When you repeat the entries, reproduce each line exactly and omit every picture.

═════ Records supplied

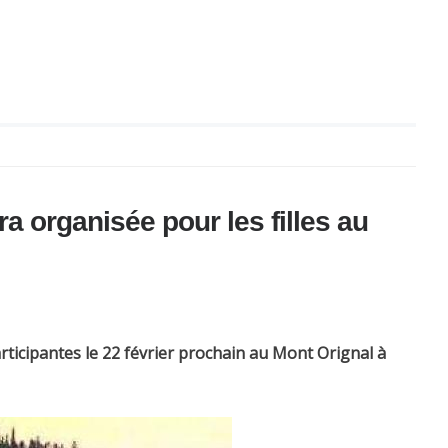
a organisée pour les filles au
rticipantes le 22 février prochain au Mont Orignal à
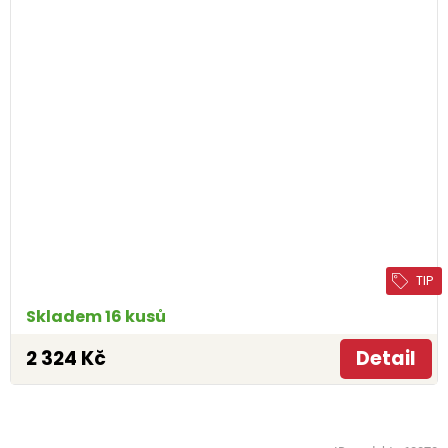
TIP
Skladem 16 kusů
2 324 Kč
Detail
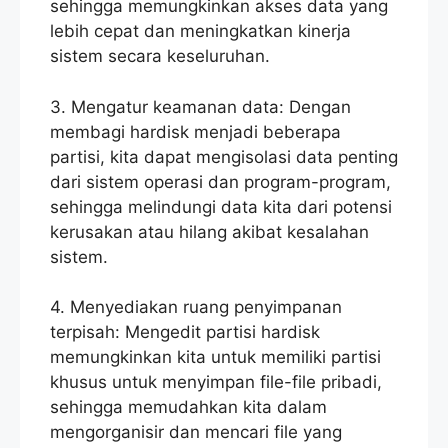
sehingga memungkinkan akses data yang
lebih cepat dan meningkatkan kinerja
sistem secara keseluruhan.
3. Mengatur keamanan data: Dengan
membagi hardisk menjadi beberapa
partisi, kita dapat mengisolasi data penting
dari sistem operasi dan program-program,
sehingga melindungi data kita dari potensi
kerusakan atau hilang akibat kesalahan
sistem.
4. Menyediakan ruang penyimpanan
terpisah: Mengedit partisi hardisk
memungkinkan kita untuk memiliki partisi
khusus untuk menyimpan file-file pribadi,
sehingga memudahkan kita dalam
mengorganisir dan mencari file yang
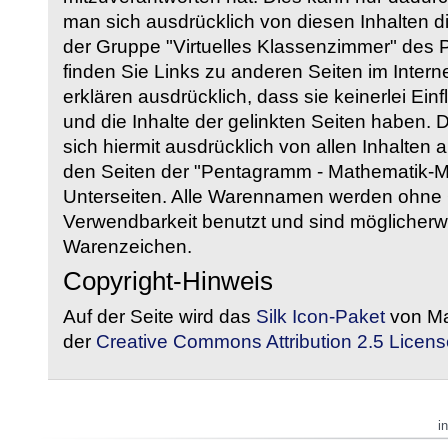
man sich ausdrücklich von diesen Inhalten di
der Gruppe "Virtuelles Klassenzimmer" des
finden Sie Links zu anderen Seiten im Intern
erklären ausdrücklich, dass sie keinerlei Ein
und die Inhalte der gelinkten Seiten haben. 
sich hiermit ausdrücklich von allen Inhalten a
den Seiten der "Pentagramm - Mathematik-Mate
Unterseiten. Alle Warennamen werden ohne G
Verwendbarkeit benutzt und sind möglicherw
Warenzeichen.
Copyright-Hinweis
Auf der Seite wird das
Silk Icon-Paket
von Ma
der
Creative Commons Attribution 2.5 Licens
i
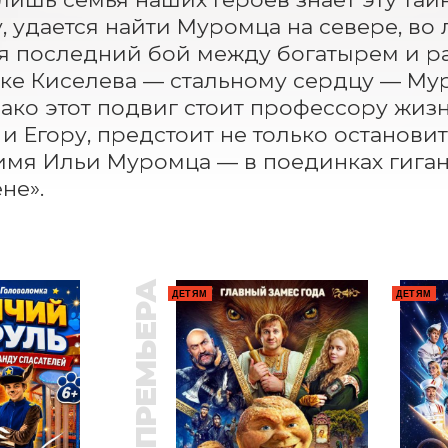
, удается найти Муромца на севере, во
я последний бой между богатырем и ра
ке Киселева — стальному сердцу — Мур
ако этот подвиг стоит профессору жизни
и Егору, предстоит не только остановить
имя Ильи Муромца — в поединках гиган
не».
ПРЕМЬЕРА
ДЕТЯМ
ДЕТЯМ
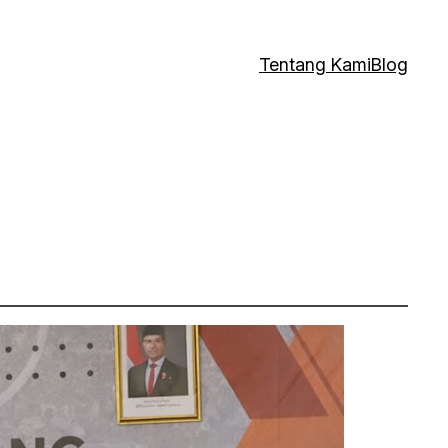
Tentang Kami
Blog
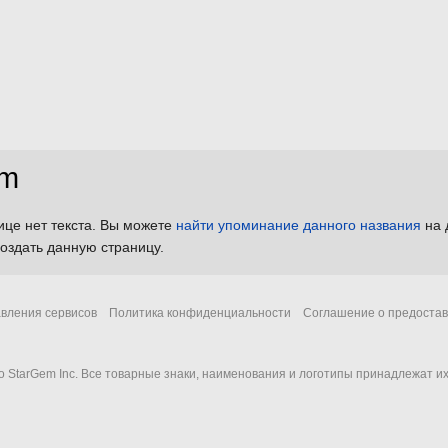
om
ице нет текста. Вы можете
найти упоминание данного названия
на 
оздать данную страницу.
авления сервисов
Политика конфиденциальности
Соглашение о предостав
ано StarGem Inc. Все товарные знаки, наименования и логотипы принадлежат 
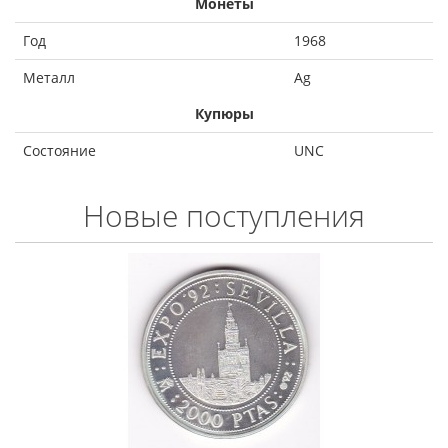
Монеты
Год
1968
Металл
Ag
Купюры
Состояние
UNC
Новые поступления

══════════

Reply to the exercise:
a organisée pour les filles au
rticipantes le 22 février prochain au Mont Orignal à
TIP
Skladem 16 kusů
2 324 Kč
Detail
sehingga memungkinkan akses data yang
lebih cepat dan meningkatkan kinerja
sistem secara keseluruhan.
3. Mengatur keamanan data: Dengan
membagi hardisk menjadi beberapa
partisi, kita dapat mengisolasi data penting
dari sistem operasi dan program-program,
sehingga melindungi data kita dari potensi
kerusakan atau hilang akibat kesalahan
sistem.
4. Menyediakan ruang penyimpanan
terpisah: Mengedit partisi hardisk
memungkinkan kita untuk memiliki partisi
khusus untuk menyimpan file-file pribadi,
sehingga memudahkan kita dalam
mengorganisir dan mencari file yang
man sich ausdrücklich von diesen Inhalten di
der Gruppe "Virtuelles Klassenzimmer" des
finden Sie Links zu anderen Seiten im Intern
erklären ausdrücklich, dass sie keinerlei Ein
und die Inhalte der gelinkten Seiten haben. 
sich hiermit ausdrücklich von allen Inhalten a
den Seiten der "Pentagramm - Mathematik-Mate
Unterseiten. Alle Warennamen werden ohne G
Verwendbarkeit benutzt und sind möglicherw
Warenzeichen.
Copyright-Hinweis
Auf der Seite wird das
Silk Icon-Paket
von Ma
der
Creative Commons Attribution 2.5 Licens
i
, удается найти Муромца на севере, во
я последний бой между богатырем и ра
ке Киселева — стальному сердцу — Мур
ако этот подвиг стоит профессору жизни
и Егору, предстоит не только остановить
имя Ильи Муромца — в поединках гиган
не».
ПРЕМЬЕРА
ДЕТЯМ
ДЕТЯМ
Tentang Kami
Blog
om
ице нет текста. Вы можете
найти упоминание данного названия
на 
оздать данную страницу.
авления сервисов
Политика конфиденциальности
Соглашение о предостав
ано StarGem Inc. Все товарные знаки, наименования и логотипы принадлежат 
Монеты
Год
1968
Металл
Ag
Купюры
Состояние
UNC
Новые поступления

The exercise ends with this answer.